From improving customer trust in U.S. beef in South Korea, to developing export markets for ice cream in China, to putting our cotton exports on a more level playing field with our global competitors, House Agriculture subcommittee chairman David Rouzer (R., N.C.) said he was impressed with the overarching benefits that market development funding brings to the U.S. agricultural industry as a whole.
The subcommittee on livestock and foreign agriculture held a hearing Tuesday afternoon to examine the international market development programs administered by the U.S. Department of Agriculture’s Foreign Agricultural Service. Members heard from a variety of witnesses in the agricultural industry who discussed the critical nature of these programs in increasing and enhancing access to overseas markets.
The Market Access Program and the Foreign Market Development program are public-private partnerships between USDA and nonprofit U.S. agricultural trade associations, farmer cooperatives, nonprofit state-regional trade groups and small businesses to conduct overseas marketing and promotional activities.
Gary Williams, agricultural economics professor at Texas A&M University, testified that the total annual spending under the USDA Export Market Development Programs has risen sharply in recent years but not because of growing government spending on these programs. Rather, contributions from the private sector, the program cooperators, have continued to rise from about 50% of the total spending in the late 1990s to currently over 70%.
He shared that their studies have found USDA Export Market Development Programs have been highly effective in boosting U.S. agricultural exports and export revenues. The Texas A&M study found that over their history (1977-2014), USDA Export Market Development Programs have added an annual average of 15.3% ($8.15 billion) to the value of U.S. agricultural exports, 8.0% (11.5 million mt) to the volume of aggregate U.S. agricultural exports, and about 6.7% ($25.07/mt) to the aggregate price of U.S. agricultural exports.
The study concluded that the USDA export promotion programs boosted annual average farm cash receipts by up to $8.7 billion (2.8%), net farm income by up to $2.1 billion (3.7%), farm asset value by up to $1.1 billion (0.1%), and employment in the agri-food sector by up to 93,900 jobs (2.4%).
American Soybean Association (ASA) Director Joe Steinkamp called on Congress to double funding for MAP and FMD programs.

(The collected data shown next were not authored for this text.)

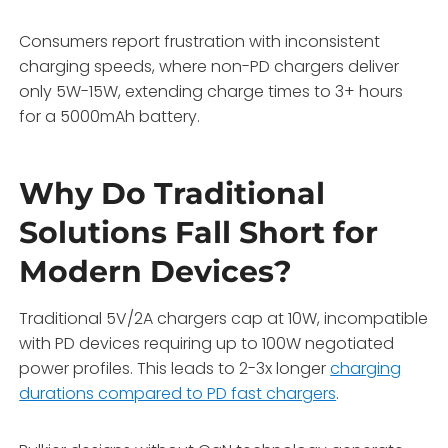
Consumers report frustration with inconsistent
charging speeds, where non-PD chargers deliver
only 5W-15W, extending charge times to 3+ hours
for a 5000mAh battery.
Why Do Traditional
Solutions Fall Short for
Modern Devices?
Traditional 5V/2A chargers cap at 10W, incompatible
with PD devices requiring up to 100W negotiated
power profiles. This leads to 2-3x longer
charging
durations compared to PD fast chargers
.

Testifying on behalf of ASA, the Coalition to Promote U.S. Agricultural Exports and the Agribusiness Coalition for Foreign Market Development, Steinkamp touted agricultural exports as the strongest positive contributor to the U.S. trade balance and highlighted the need to increase funding for these programs.
Steinkamp specifically urged Congress to increase funding for MAP to $400 million annually and for FMD to $69 million annually, with the increases phased in as part of the next Farm Bill.
Williams said their study found that an incremental increase of $46.5 million annually over the next five years to these historically successful programs along with an expected 50% increase in contributions to the program by private sector cooperators would return $16 dollars in additional export revenue for every dollar invested and generate up to an additional $3.5 billion in net cash farm income, $30 billion in additional U.S. GDP, and up to 84,600 new jobs.
“I would be hard-pressed to name any other U.S. farm program that has been as consistently effective over such a long period of time in working to support our farm economy while supporting the growth of the entire U.S. economy and at the same time generating a high return on the investment of farmer and taxpayer funds,” Williams testified.
Phillip Seng, president and CEO of the U.S. Meat Export Federation, said these marketing programs have been extremely strategic and successful export tools over the last 30 years.
“From 1995 through 2000, approximately $32.5 million in Market Promotion Program and Market Access Program funding was utilized to build demand for U.S. beef and pork in Japan. During this period, U.S. beef and pork exports increased by approximately $1 billion, a 30-to-1 return,” he testified.
Seng explained that as success stories started to impact the bottom line of the industry – from ranchers to exporters and all the allied industries in between - stakeholders began to invest. “We estimate that for every dollar the Market Access Program invested with the U.S. Meat Export Federation, we are now able to generate at least $3 to $4 more from U.S. industry contributions and from in-market partners and customers,” he testified.
Seng added that thee Market Access Program and the Foreign Market Development Program funding signal the commitment of the U.S. red meat industry – and U.S. agriculture overall – to being a consistent and reliable global supplier of high-quality, safe and affordable foodstuffs.